Returns:	Air depolarisation.
Return type:	numeric or ndarray

Examples

>>> F_air_Bates1984(0.555)  
1.0481535...

colour.phenomenons.rayleigh.F_air_Bodhaine1999(wavelength, CO2_concentration=300)[source]¶

Returns $(6+3_p)/(6-7_p)$ , the depolarisation term $F(air)$ or King Factor as function of wavelength $\lambda$ in micrometers ( $\mu m$ ) and $CO_2$ concentration in parts per million (ppm) using Bodhaine, Wood, Dutton and Slusser (1999) method.

Parameters:	wavelength (numeric or array_like) – Wavelength $\lambda$ in micrometers ( $\mu m$ ). CO2_concentration (numeric or array_like, optional) – $CO_2$ concentration in parts per million (ppm).
Returns:	Air depolarisation.
Return type:	numeric or ndarray

Examples

>>> F_air_Bodhaine1999(0.555)  
1.1246916...

colour.phenomenons.rayleigh.molecular_density(temperature=288.15, avogadro_constant=6.02214179e+23)[source]¶

Returns the molecular density $N_s$ (molecules $cm^{-3}$ ) as function of air temperature $T[K]$ in kelvin degrees.
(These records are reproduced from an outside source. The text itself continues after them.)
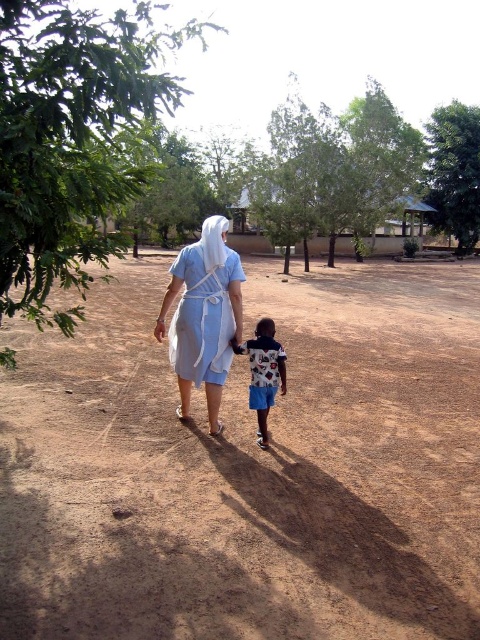 Question: Does green leafy tree at left have a larger size compared to matte blue dress at center?

Choices:
 (A) no
 (B) yes

Answer: (B)

Question: Which of the following is the farthest from the observer?

Choices:
 (A) [x=11, y=522]
 (B) [x=257, y=330]
 (C) [x=200, y=246]
 (D) [x=35, y=289]

Answer: (C)

Question: Which object appears farthest from the camera in this image?

Choices:
 (A) green leafy tree at left
 (B) matte blue dress at center
 (C) brown sandy ground at center

Answer: (B)

Question: Which of the following is the farthest from the observer?

Choices:
 (A) matte blue dress at center
 (B) printed cotton shirt at center
 (C) green leafy tree at upper right

Answer: (C)

Question: Can you confirm if matte blue dress at center is positioned to the right of printed cotton shirt at center?

Choices:
 (A) yes
 (B) no

Answer: (B)

Question: Is green leafy tree at left wider than green leafy tree at upper right?

Choices:
 (A) yes
 (B) no

Answer: (A)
Parameters:	temperature (numeric or array_like, optional) – Air temperature $T[K]$ in kelvin degrees. avogadro_constant (numeric or array_like, optional) – Avogadro‘s number (molecules $mol^{-1}$ ).
Returns:	Molecular density $N_s$ (molecules $cm^{-3}$ ).
Return type:	numeric or ndarray

Notes

The Avogadro‘s number used in this implementation is the one given by by the Committee on Data for Science and Technology (CODATA): $6.02214179x10^{23}$ , which is different from the reference [1] value $6.0221367x10^{23}$ .

Examples

>>> molecular_density(288.15)  
2.5469021...e+19
>>> molecular_density(288.15, 6.0221367e23)  
2.5468999...e+19

colour.phenomenons.rayleigh.mean_molecular_weights(CO2_concentration=300)[source]¶

Returns the mean molecular weights $m_a$ for dry air as function of $CO_2$ concentration in parts per million (ppm).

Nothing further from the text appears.